If this were to be made today, perhaps- and I haven't seen the American remake with Kevin Spacey- there wouldn't be so much attention on ho the sausage was made. We'd likely jump cut straight from his downfall being plotted at the end of last episode to the PM's downfall. But in 1990 telly could be slower paced, at least sometimes. This episode is an example of why that can be a good thing.

In contrast to the twisty-turny plotting of the first episode, we are concerned here pretty much exclusively with the workings of Urquhart's plot to bring down Henry Collingridge and very little else- but it's gripping. And we get the usual fourth wall breaking stuff, with an early monologue by Francis doing a bit of that pheasant shooting stuff that was an unremarked-upon pastime of upper class Tories back then. 1990 was a long time ago, when twentysomething political researchers could plausibly be called Kevin and, as per last episode, there's a fair bit of misogyny directed towards Penny. Urquhart does, at least, criticise Patrick Woolton for being boorish, lecherous, anti-Semitic and racist while manipulating him, although there's more than a whiff of snobbery directed at this north country foreign secretary.

Urquhart's manipulating ways work on everyone, culminating in the PM being cruelly ambushed on telly, yet everyone seems to think he's a "good man". Indeed, Mattie seems to think he's not only the ablest man (and men they all are) in the Cabinet but that he's attractive- and, as we see, he has permission from his wife to sleep with her. Shagging is inevitable at this point.

Like the potboiler on which it's based, this is unputdownable telly. And Ian Richardson is incredible.

Tuesday, 25 June 2019

House of Cards: Episode 1

"You may think that. I couldn't possibly comment..."

Long before Kevin Spacey was a household name, let alone disgraced, Ian Richardson became a household name through his extraordinarily sinister, fourth wall breaking, insidious performance as Francis Urquhart. I haven't seen this since that late Autumn of 1990 when Thatcher fell, the only prime minister I could remember. This TV adaptation of Michael Dobbs' potboiler of a novel cheekily alludes to her downfall in its opening shot, an early example of the visual wit that made this series a cut above the original novel.

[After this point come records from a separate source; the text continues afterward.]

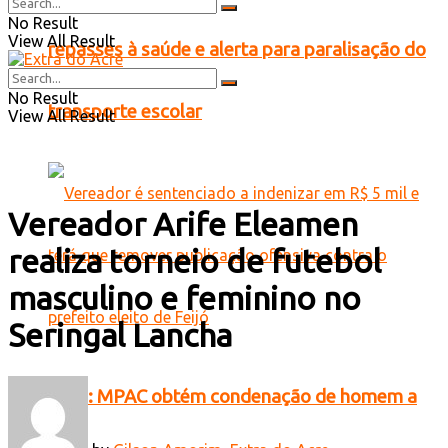
No Result
View All Result
repasses à saúde e alerta para paralisação do
No Result
transporte escolar
View All Result
Vereador Arife Eleamen
realiza torneio de futebol
masculino e feminino no
Seringal Lancha
Feijó: MPAC obtém condenação de homem a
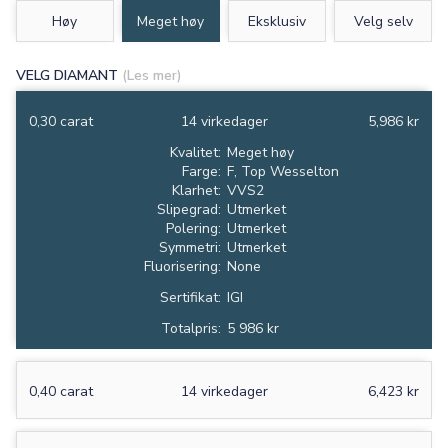
Høy
Meget høy
Eksklusiv
Velg selv
VELG DIAMANT
(Les mer)
0,30 carat
14 virkedager
5,986 kr
Kvalitet:
Meget høy
Farge:
F, Top Wesselton
Klarhet:
VVS2
Slipegrad:
Utmerket
Polering:
Utmerket
Symmetri:
Utmerket
Fluorisering:
None
Sertifikat:
IGI
Totalpris:
5 986 kr
0,40 carat
14 virkedager
6,423 kr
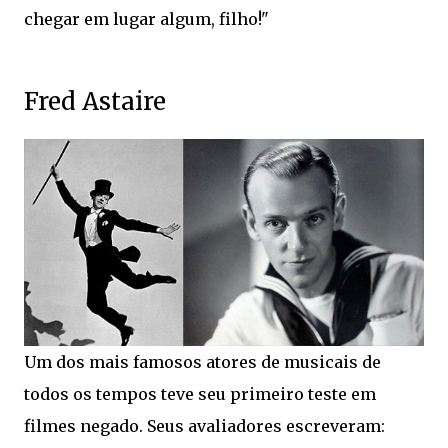
chegar em lugar algum, filho!"
Fred Astaire
Um dos mais famosos atores de musicais de
todos os tempos teve seu primeiro teste em
filmes negado. Seus avaliadores escreveram:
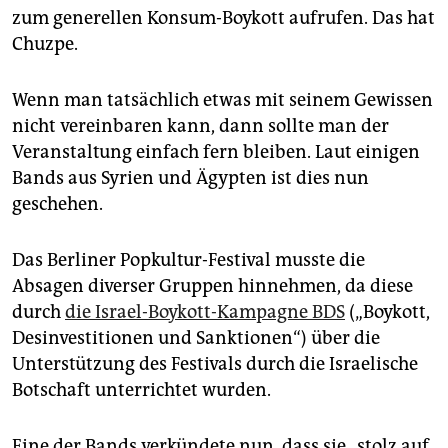
epaper login
zum generellen Konsum-Boykott aufrufen. Das hat
Chuzpe.
Wenn man tatsächlich etwas mit seinem Gewissen
nicht vereinbaren kann, dann sollte man der
Veranstaltung einfach fern bleiben. Laut einigen
Bands aus Syrien und Ägypten ist dies nun
geschehen.
Das Berliner Popkultur-Festival musste die
Absagen diverser Gruppen hinnehmen, da diese
durch
die Israel-Boykott-Kampagne BDS
(„Boykott,
Desinvestitionen und Sanktionen“) über die
Unterstützung des Festivals durch die Israelische
Botschaft unterrichtet wurden.
Eine der Bands verkündete nun, dass sie „stolz auf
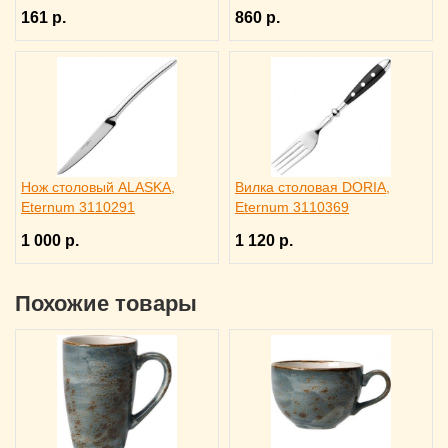
161 р.
860 р.
Нож столовый ALASKA,
Вилка столовая DORIA,
Eternum 3110291
Eternum 3110369
1 000 р.
1 120 р.
Похожие товары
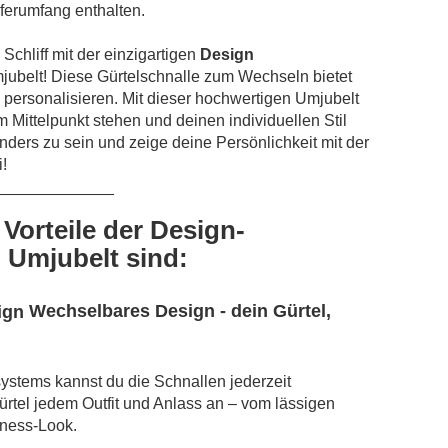
ieferumfang enthalten.
Schliff mit der einzigartigen
Design
jubelt! Diese Gürtelschnalle zum Wechseln bietet
u personalisieren. Mit dieser hochwertigen Umjubelt
im Mittelpunkt stehen und deinen individuellen Stil
ders zu sein und zeige deine Persönlichkeit mit der
!
_____________
 Vorteile der Design-
 Umjubelt sind:
Wechselbares Design - dein Gürtel,
ystems kannst du die Schnallen jederzeit
ürtel jedem Outfit und Anlass an – vom lässigen
iness-Look.
_____________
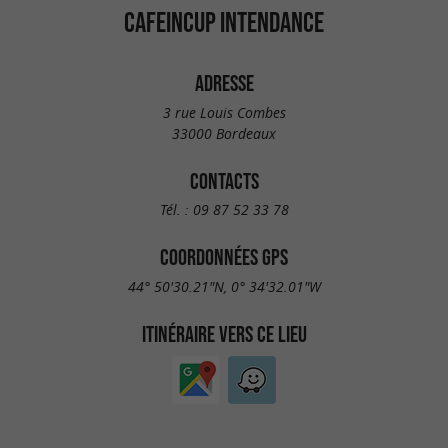
CAFEINCUP INTENDANCE
ADRESSE
3 rue Louis Combes
33000 Bordeaux
CONTACTS
Tél. :
09 87 52 33 78
COORDONNÉES GPS
44° 50'30.21"N, 0° 34'32.01"W
ITINÉRAIRE VERS CE LIEU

Other differences are that the party in power is explicitly stated to be the Tories, an of course the asides to camera which give the whole thing both its structure and its intimacy. Urquhart is not just our antihero, he is our intimate guide to the dark arts of politics. If Mattie is seduced by his charms then so are we all, even an old Liberal like me.

It's an uncomfortable reminder of my age, though, that I remember lots of things that happened in 1990, but they did things differently then. Here we see casual sexism and homophobia in the corridors of power, MP's actually speaking in the Commons without notes, an all-male cabinet and smoking everywhere.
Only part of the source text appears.